Mesenchymal stem cells (MSCs) hold a great therapeutic potential for regenerative
medicine and tissue engineering due to inherent immunomodulatory and reparative properties. Hence,
it necessitates a readily available supplyof MSCs to meet the clinical demands adequately. Although,
a human placenta can produce MSCs, the in vitro culture-mediated cellular senescence often affect the
quality of cell product. Thus, the current study has explored the feasibility of basic fibroblast growth
factor (bFGF) to enhance the growth of placenta-derived MSCs (PLC-MSCs). Methods:The basic
fibroblast growth factor (bFGF) was supplemented to optimise the growth of MSCs. The effects of
bFGF on morphology, growth kinetics and cytokine secretion of PLC-MSCs were assessed.
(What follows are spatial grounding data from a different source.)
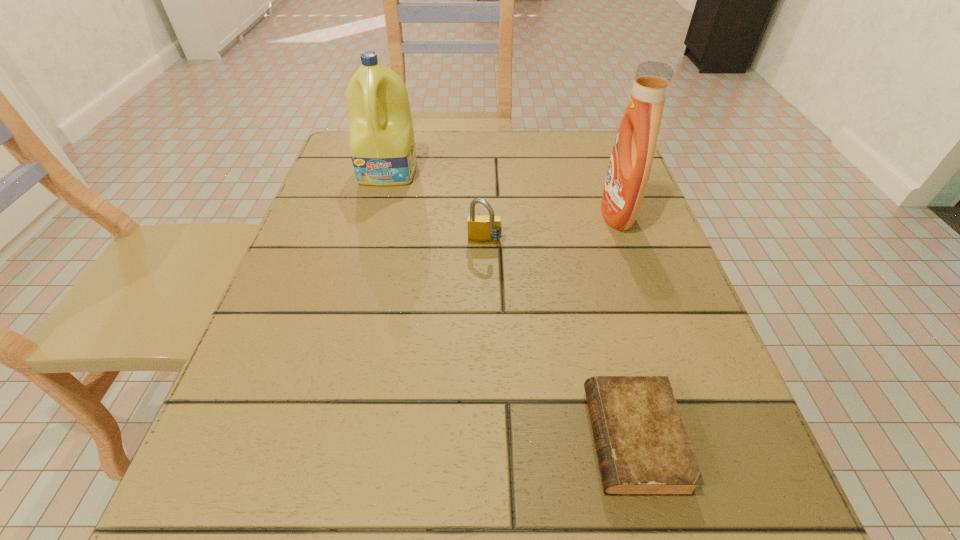 Locate an element on the screen. the nearer detergent is located at coordinates (629, 169).

At what (x,y) coordinates should I click in order to perform the action: click on the farthest object. Please return your answer as a coordinate pair (x, y). The width and height of the screenshot is (960, 540). Looking at the image, I should click on (382, 147).

You are a GUI agent. You are given a task and a screenshot of the screen. Output one action in this format:
    pyautogui.click(x=<x>, y=<y>)
    Task: Click on the farther detergent
    The height and width of the screenshot is (540, 960).
    Given the screenshot: What is the action you would take?
    pyautogui.click(x=382, y=147)

Where is `padlock`? The image size is (960, 540). padlock is located at coordinates (483, 229).

Image resolution: width=960 pixels, height=540 pixels. What are the coordinates of `the third tallest object` in the screenshot? It's located at (483, 229).

What are the coordinates of `diary` in the screenshot? It's located at (643, 449).

Locate an element on the screen. This screenshot has height=540, width=960. the shortest object is located at coordinates 643,449.

Where is `vacant region located 0.370m on the front-facing side of the right detergent`? This screenshot has width=960, height=540. vacant region located 0.370m on the front-facing side of the right detergent is located at coordinates (423, 214).

Where is `vacant space situated on the front-facing side of the right detergent`? This screenshot has height=540, width=960. vacant space situated on the front-facing side of the right detergent is located at coordinates (414, 214).

Where is `vacant space located on the front-facing side of the right detergent`? This screenshot has height=540, width=960. vacant space located on the front-facing side of the right detergent is located at coordinates (577, 214). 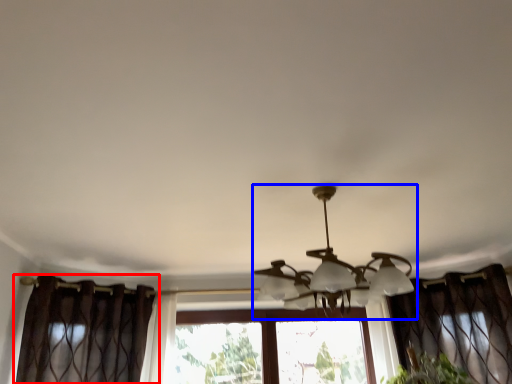 Question: Which of the following is the farthest to the observer, curtain (highlighted by a red box) or lamp (highlighted by a blue box)?

Choices:
 (A) curtain
 (B) lamp

Answer: (A) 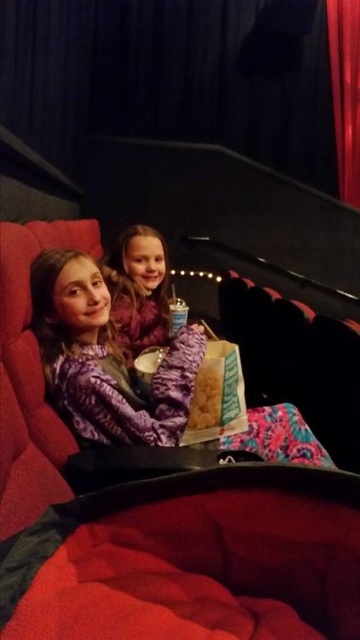 Question: Which object is the farthest from the purple patterned sweater at center?

Choices:
 (A) dark blue velvet curtain at upper center
 (B) velvet red curtain at right
 (C) matte purple dress at center

Answer: (B)

Question: Does dark blue velvet curtain at upper center appear on the right side of matte purple dress at center?

Choices:
 (A) yes
 (B) no

Answer: (A)

Question: Which point is farther to the camera?

Choices:
 (A) matte purple dress at center
 (B) purple patterned sweater at center
 (C) velvet red curtain at right

Answer: (C)

Question: Is dark blue velvet curtain at upper center in front of purple patterned sweater at center?

Choices:
 (A) yes
 (B) no

Answer: (B)

Question: Is dark blue velvet curtain at upper center further to camera compared to velvet red curtain at right?

Choices:
 (A) yes
 (B) no

Answer: (B)

Question: Which point is closer to the camera?

Choices:
 (A) (267, 417)
 (B) (302, 176)

Answer: (A) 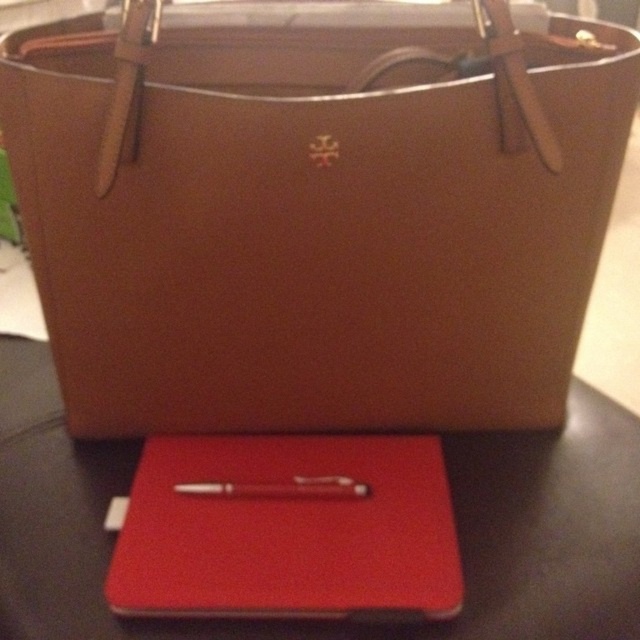 You are organizing your desk and see the rubberized red notebook at center and the matte red pen at center. Which item takes up more space on the desk?

The rubberized red notebook at center is bigger than the matte red pen at center, so it takes up more space on the desk.

You are organizing your desk and need to place the rubberized red notebook at center. Where should you place it?

You should place the rubberized red notebook at center at point (289, 529).

You are organizing your workspace and need to place both the black leather table at center and the rubberized red notebook at center. Which object should you move first to ensure the other fits properly?

You should move the black leather table at center first because it is larger in size than the rubberized red notebook at center, so moving the larger item first will make it easier to accommodate the smaller one. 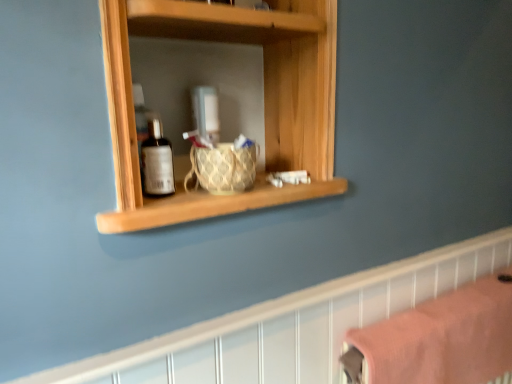 Describe the element at coordinates (440, 339) in the screenshot. I see `pink fabric towel at lower right` at that location.

This screenshot has width=512, height=384. What do you see at coordinates (290, 325) in the screenshot? I see `wooden shelf at upper center` at bounding box center [290, 325].

This screenshot has width=512, height=384. I want to click on wooden shelf at center, so [264, 101].

Where is `woven fabric basket at center`? This screenshot has height=384, width=512. woven fabric basket at center is located at coordinates (223, 168).

Can you confirm if pink fabric towel at lower right is shorter than wooden shelf at upper center?

Yes, pink fabric towel at lower right is shorter than wooden shelf at upper center.

Is pink fabric towel at lower right beside wooden shelf at upper center?

No.

Considering the relative sizes of pink fabric towel at lower right and wooden shelf at upper center in the image provided, is pink fabric towel at lower right thinner than wooden shelf at upper center?

No, pink fabric towel at lower right is not thinner than wooden shelf at upper center.

From the image's perspective, who appears lower, pink fabric towel at lower right or wooden shelf at upper center?

pink fabric towel at lower right is shown below in the image.

Is wooden shelf at upper center not near woven fabric basket at center?

No, wooden shelf at upper center is in close proximity to woven fabric basket at center.

Is wooden shelf at upper center positioned beyond the bounds of woven fabric basket at center?

Indeed, wooden shelf at upper center is completely outside woven fabric basket at center.

The width and height of the screenshot is (512, 384). I want to click on ledge below the woven fabric basket at center (from the image's perspective), so click(x=290, y=325).

From the picture: Is wooden shelf at upper center at the left side of woven fabric basket at center?

No.

From a real-world perspective, is pink fabric towel at lower right on wooden shelf at center?

Incorrect, from a real-world perspective, pink fabric towel at lower right is lower than wooden shelf at center.

From the image's perspective, is pink fabric towel at lower right located above or below wooden shelf at center?

pink fabric towel at lower right is situated lower than wooden shelf at center in the image.

Find the location of a particular element. shelf lying above the pink fabric towel at lower right (from the image's perspective) is located at coordinates (264, 101).

Is wooden shelf at center at the back of pink fabric towel at lower right?

No.

Between pink fabric towel at lower right and woven fabric basket at center, which one is positioned behind?

pink fabric towel at lower right is more distant.

Consider the image. From the image's perspective, which is above, pink fabric towel at lower right or woven fabric basket at center?

From the image's view, woven fabric basket at center is above.

Can woven fabric basket at center be found inside pink fabric towel at lower right?

Definitely not — woven fabric basket at center is not inside pink fabric towel at lower right.

Is wooden shelf at upper center positioned beyond the bounds of pink fabric towel at lower right?

Absolutely, wooden shelf at upper center is external to pink fabric towel at lower right.

In the scene shown: Is wooden shelf at upper center oriented towards pink fabric towel at lower right?

Yes, wooden shelf at upper center is facing pink fabric towel at lower right.

Find the location of a particular element. bath towel to the right of wooden shelf at upper center is located at coordinates (440, 339).

Can you confirm if woven fabric basket at center is smaller than pink fabric towel at lower right?

Yes, woven fabric basket at center is smaller than pink fabric towel at lower right.

Looking at this image, which is more to the right, woven fabric basket at center or pink fabric towel at lower right?

pink fabric towel at lower right.

From a real-world perspective, between woven fabric basket at center and pink fabric towel at lower right, who is vertically higher?

woven fabric basket at center.

Is point (146, 351) farther from viewer compared to point (190, 202)?

No, it is not.

Is wooden shelf at upper center positioned beyond the bounds of wooden shelf at center?

wooden shelf at upper center is positioned outside wooden shelf at center.

Consider the image. Which object is positioned more to the right, wooden shelf at upper center or wooden shelf at center?

wooden shelf at upper center is more to the right.

From a real-world perspective, relative to wooden shelf at center, is wooden shelf at upper center vertically above or below?

wooden shelf at upper center is situated lower than wooden shelf at center in the real world.

The height and width of the screenshot is (384, 512). I want to click on bath towel that appears below the wooden shelf at upper center (from a real-world perspective), so click(440, 339).

At what (x,y) coordinates should I click in order to perform the action: click on basket above the wooden shelf at upper center (from a real-world perspective). Please return your answer as a coordinate pair (x, y). Looking at the image, I should click on (223, 168).

Looking at this image, which object lies nearer to the anchor point woven fabric basket at center, wooden shelf at upper center or pink fabric towel at lower right?

The object closer to woven fabric basket at center is wooden shelf at upper center.

Looking at this image, from the image, which object appears to be nearer to woven fabric basket at center, pink fabric towel at lower right or wooden shelf at center?

Based on the image, wooden shelf at center appears to be nearer to woven fabric basket at center.

Estimate the real-world distances between objects in this image. Which object is closer to pink fabric towel at lower right, wooden shelf at upper center or woven fabric basket at center?

Based on the image, wooden shelf at upper center appears to be nearer to pink fabric towel at lower right.

Which object lies nearer to the anchor point wooden shelf at upper center, wooden shelf at center or pink fabric towel at lower right?

pink fabric towel at lower right.

Estimate the real-world distances between objects in this image. Which object is closer to wooden shelf at center, woven fabric basket at center or pink fabric towel at lower right?

woven fabric basket at center is closer to wooden shelf at center.

When comparing their distances from wooden shelf at upper center, does woven fabric basket at center or wooden shelf at center seem further?

wooden shelf at center is positioned further to the anchor wooden shelf at upper center.

Consider the image. Considering their positions, is wooden shelf at upper center positioned further to pink fabric towel at lower right than wooden shelf at center?

wooden shelf at center is positioned further to the anchor pink fabric towel at lower right.

Estimate the real-world distances between objects in this image. Which object is further from wooden shelf at upper center, wooden shelf at center or woven fabric basket at center?

wooden shelf at center is further to wooden shelf at upper center.

What are the coordinates of `ledge between wooden shelf at center and pink fabric towel at lower right from top to bottom` in the screenshot? It's located at (290, 325).

Image resolution: width=512 pixels, height=384 pixels. I want to click on basket between wooden shelf at center and wooden shelf at upper center from top to bottom, so click(223, 168).

Where is `basket between wooden shelf at center and pink fabric towel at lower right in the horizontal direction`? The image size is (512, 384). basket between wooden shelf at center and pink fabric towel at lower right in the horizontal direction is located at coordinates (223, 168).

You are a GUI agent. You are given a task and a screenshot of the screen. Output one action in this format:
    pyautogui.click(x=<x>, y=<y>)
    Task: Click on the ledge between woven fabric basket at center and pink fabric towel at lower right in the horizontal direction
    The image size is (512, 384).
    Given the screenshot: What is the action you would take?
    pyautogui.click(x=290, y=325)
Results:
The bFGF supplementation increased the proliferation of PLC-MSCs in a dose-dependent manner and
40 ng/ml showed a high trophism effect on PLC-MSC’s growth. In the presence of bFGF, PLC-MSCs
acquired a small and well-defined morphology that reflect an active proliferative status. BFGF has
induced PLC-MSCs to achieve a shorter doubling time (45 hrs) as compared to the non-supplemented
PLC-MSCs culture (81 hrs). Furthermore, bFGF impelled PLC-MSCs into cell cycle machinery where
a substantial fraction of cells was driven to S and G2/M phases. Amongst, 36 screened cytokines, bFGF
had only altered the secretion of IL-8, IL-6, TNFR1, MMP3 and VEGF. Conclusion:The present study
showed that bFGF supplementation promotes the growth of PLC-MSCs without significantly deviating
from the standard criteria of MSCs. Thus, bFGF could be considered as a potential mitogen to facilitate
the large-scale production of PLC-MSCs.